The provided types must be one of int32, int64, float32, float64, datetime, str, str(X).

  • int64 is an integer on 64 bits (8 bytes), also referred as BigInt in some databases.
  • float64 is a double precision float.
  • str(X) is a varchar column with length X.

Which column name to use

You may have noticed that the output storage column names may be slightly different from your file column names. When you specify the forced type of a column, you need to use the column name in the output storage, and not the name from your file. For example, if you have a date of creation column in your file, the output column name will be date_of_creation. You need to use this date_of_creation name in the forced type field.

Flow mode

Full (default)

Replace all rows in storage with rows from the input file. All the data from the existing storage is deleted, and then the rows from the input file are loaded. The storage table is (re)created with columns from the imported file. So you can add/remove columns in the CSV file between imports in this mode.

Append

Append all rows from the input file to the storage. The columns in the loaded file must be exactly the same as in the storage table.

Key-based Update

If you choose this option, you must provide the name of the key column in the Flow key field.

In this mode, for a given row in the input file:

  • if its key already exists in the storage, the row in the storage is replaced by the row from the input file.
  • else it is append to the storage

Note that the columns in the loaded file must be exactly the same as in the storage table.

Tip: use the filename as update key

You can use the special value $$SRN_FILENAME$$ for the Flow key field. When using this value, the import will update rows coming from the imported filename which are already in the output storage.

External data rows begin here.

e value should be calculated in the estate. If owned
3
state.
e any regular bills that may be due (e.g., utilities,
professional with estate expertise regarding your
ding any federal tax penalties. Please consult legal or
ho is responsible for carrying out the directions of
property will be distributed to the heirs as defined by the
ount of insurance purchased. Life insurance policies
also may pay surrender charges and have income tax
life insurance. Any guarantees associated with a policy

For example, if you have previously imported a file name 'data_2019_06_04.csv' and this file has been modified on your server and you need to reimport it: use the special $$SRN_FILENAME$$ update key and rows previously imported from this file will be updated and new rows will be added.

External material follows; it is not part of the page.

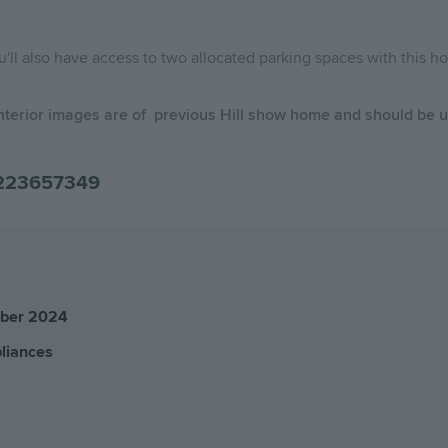
ou'll also have access to two allocated parking spaces with this 
nterior images are of previous Hill show home and should be us
223657349
mber 2024
pliances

This option requires the option Add filename as column to be enabled.

Incremental Update

If you choose this option, you must provide the name of the key column in the Flow key field.

The algorithm gets the max of the flow key column in the output storage and append rows from update dataset where key is strictly above this value. This is useful to add new Ids or new data according to a datetime column.

Note that the columns in the loaded file must be exactly the same as in the storage table.

Incremental Forced Update

If you choose this option, you must provide the name of the key column in the Flow key field.

The algorithm gets the min of the flow key column in the update dataset (key column), remove all rows in output storage where key is above (or equal) this value, and then append the full update dataset to the output storage.

Note that the columns in the loaded file must be exactly the same as in the storage table.

Delete file on (S)FTP Server

When this option is enabled, the imported file will be deleted from server right after the import.

Add filename as column

When this option is enabled, a column __srn__filename__ is added to the output table. For each row, it contains the filename it comes from. This is especially useful when using an update mode.